Resolution 2401 may be used to block the Afrin operation, Cahit Armagan Dilek, a former staff officer in the Turkish military, told Xinhua.
Heather Nauert, a spokeswoman with the U.S. Department of State, has called on Turkey to go over the resolution for a better understanding of it.
"I would encourage Turkey to go and read this resolution, see what the world ... is saying about this," she said on Tuesday, noting the resolution calls for a ceasefire throughout Syria.
Following a telephone conversation between Turkish President Recep Tayyip Erdogan and his French counterpart Emmanuel Macron on Monday, the French side said Macron laid emphasis on the ceasefire covering the entire Syria land, including Afrin.
Hami Aksoy, a spokesman with the Turkish Foreign Ministry, described Nauert's remarks as totally baseless while accusing the French side of being dishonest and wrongly informing the public.
In addition, Ankara maintains that the UN resolution on Syrian ceasefire is not binding for it, arguing that no civilians have been hurt in the Turkish operation and that humanitarian assistance has not been suspended in the Afrin region.

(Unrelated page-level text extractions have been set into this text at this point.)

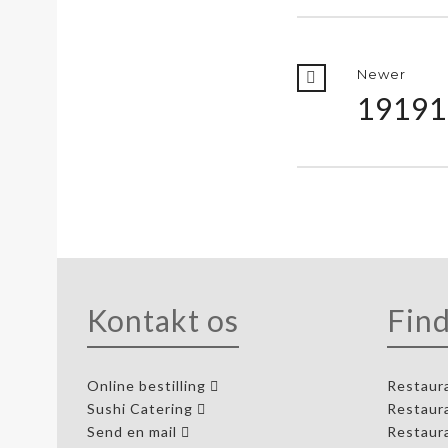
Newer
19191
Kontakt os
Find
Online bestilling
Restaur
Sushi Catering
Restaur
Send en mail
Restaur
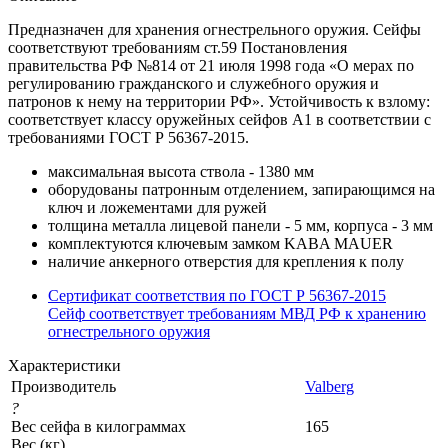
Предназначен для хранения огнестрельного оружия. Сейфы
соответствуют требованиям ст.59 Постановления
правительства РФ №814 от 21 июля 1998 года «О мерах по
регулированию гражданского и служебного оружия и
патронов к нему на территории РФ». Устойчивость к взлому:
соответствует классу оружейных сейфов А1 в соответствии с
требованиями ГОСТ Р 56367-2015.
максимальная высота ствола - 1380 мм
оборудованы патронным отделением, запирающимся на
ключ и ложементами для ружей
толщина металла лицевой панели - 5 мм, корпуса - 3 мм
комплектуются ключевым замком KABA MAUER
наличие анкерного отверстия для крепления к полу
Cертификат соответствия по ГОСТ Р 56367-2015
Cейф соответствует требованиям МВД РФ к хранению
огнестрельного оружия
Характеристики
Производитель
Valberg
?
Вес сейфа в килограммах
165
Вес (кг)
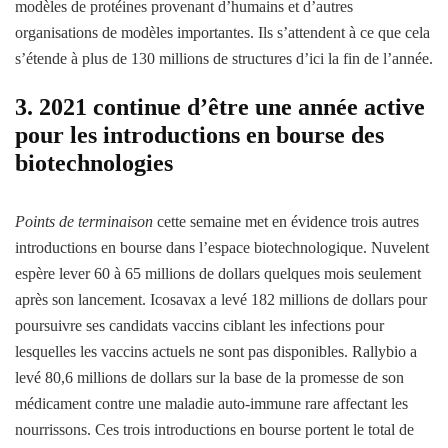
modèles de protéines provenant d’humains et d’autres
organisations de modèles importantes. Ils s’attendent à ce que cela
s’étende à plus de 130 millions de structures d’ici la fin de l’année.
3. 2021 continue d’être une année active
pour les introductions en bourse des
biotechnologies
Points de terminaison
cette semaine met en évidence trois autres
introductions en bourse dans l’espace biotechnologique. Nuvelent
espère lever 60 à 65 millions de dollars quelques mois seulement
après son lancement. Icosavax a levé 182 millions de dollars pour
poursuivre ses candidats vaccins ciblant les infections pour
lesquelles les vaccins actuels ne sont pas disponibles. Rallybio a
levé 80,6 millions de dollars sur la base de la promesse de son
médicament contre une maladie auto-immune rare affectant les
nourrissons. Ces trois introductions en bourse portent le total de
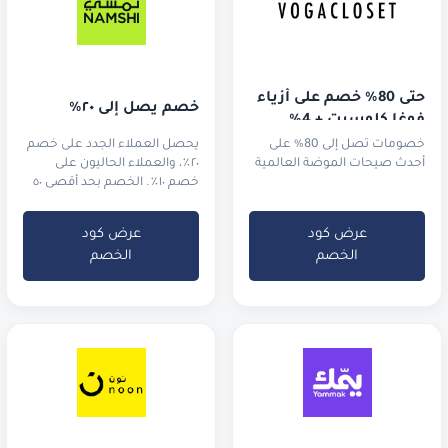
حتى 80% خصم على أزياء 
خصم يصل إلى ٢٠٪
فوغا كلوسيت + 4% 
خصم إضافي!
خصومات تصل إلى 80% على
يحصل العملاء الجدد على خصم
أحدث صيحات الموضة العالمية
٢٠٪، والعملاء الحاليون على
خصم ١٠٪. الخصم بحد أقصى ٥٠
ريال سعودي.
عرض كود
عرض كود
الخصم
الخصم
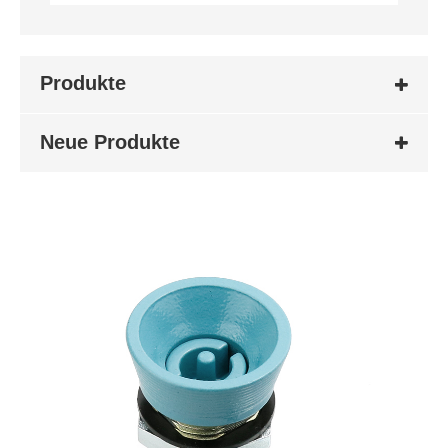
Produkte
Neue Produkte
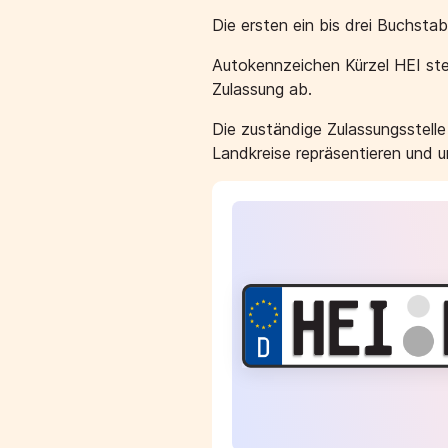
Die ersten ein bis drei Buchst
Autokennzeichen Kürzel HEI ste
Zulassung ab.
Die zuständige Zulassungsstell
Landkreise repräsentieren und 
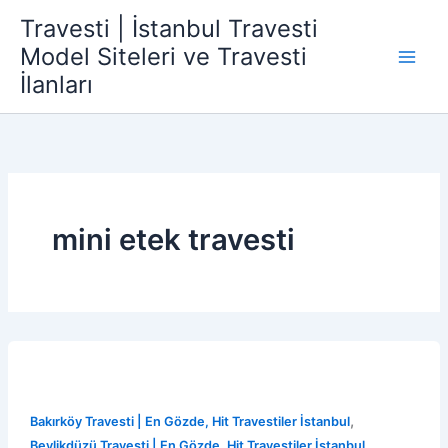
İçeriğe
Travesti | İstanbul Travesti
atla
Model Siteleri ve Travesti
İlanları
mini etek travesti
,
Bakırköy Travesti | En Gözde, Hit Travestiler İstanbul
,
Beylikdüzü Travesti | En Gözde, Hit Travestiler İstanbul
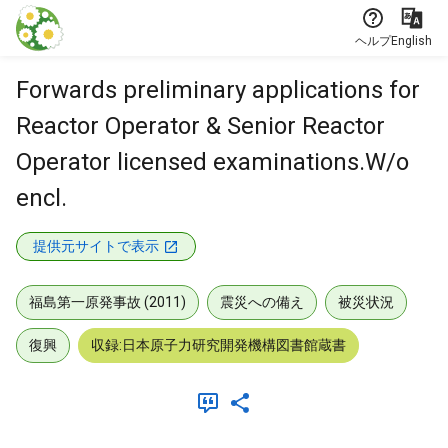
本文に飛ぶ
ヘルプ
English
Forwards preliminary applications for
Reactor Operator & Senior Reactor
Operator licensed examinations.W/o
encl.
提供元サイトで表示
福島第一原発事故 (2011)
震災への備え
被災状況
復興
収録:日本原子力研究開発機構図書館蔵書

Some Damascus-backed militia forces have reportedly entered Afrin through a corridor on the southeastern part of the region which is controlled by the Syrian government.
All signs suggest that the Turkish operation would be stopped under international pressure before Turkish troops make it to the city of Afrin, said Dilek, head of the Ankara-based 21st Century Turkey Institute.
The recent arrival of pro-Damascus militia forces in Afrin may be seen as a sign that the Syrian army may enter the city based on a deal with the YPG, he said.
Both Koni and Dilek felt that Resolution 2401 covers Afrin as well, as it is valid for the entire Syrian territory and calls upon all parties to lift the sieges of populated areas to allow the delivery of humanitarian assistance.
Under Article 2 of the resolution, the cessation of hostilities shall not apply to military operations against terrorist organizations as designated by the UN Security Council.
The YPG is not, however, recognized as a terrorist organization by the world body.
Ankara's ambassador to Berlin was told by the German Foreign Ministry that the UN resolution is binding for all parties in Syria and covers the entirety of the Syrian territory, Germany's Deutsche Welle reported on Wednesday.
Despite pressure from Western allies, Erdogan has voiced Ankara's determination to press ahead with the operation against the YPG.
Sinan Ulgen, chairman of the Istanbul-based Center for Economics and Foreign Policy Studies, felt that the international pressure upon Ankara would increase if more and more claims spread about civilian casualties in the Afrin operation.
In case the Afrin operation be brought before the UN Security Council, then Ankara's attitude may change, he told Xinhua.
How Russia, with whose tacit approval Ankara is conducting the Afrin offensive, would act in such a case shall be highly important, said Ulgen, a former diplomat.
With the offensive gaining momentum last week, Turkish troops and allies managed to totally clear the YPG of the area bordering Turkey at the beginning of this week.
President Erdogan said early last week that Turkish troops would rapidly move in the days ahead to besiege the city of Afrin, the central town of the district.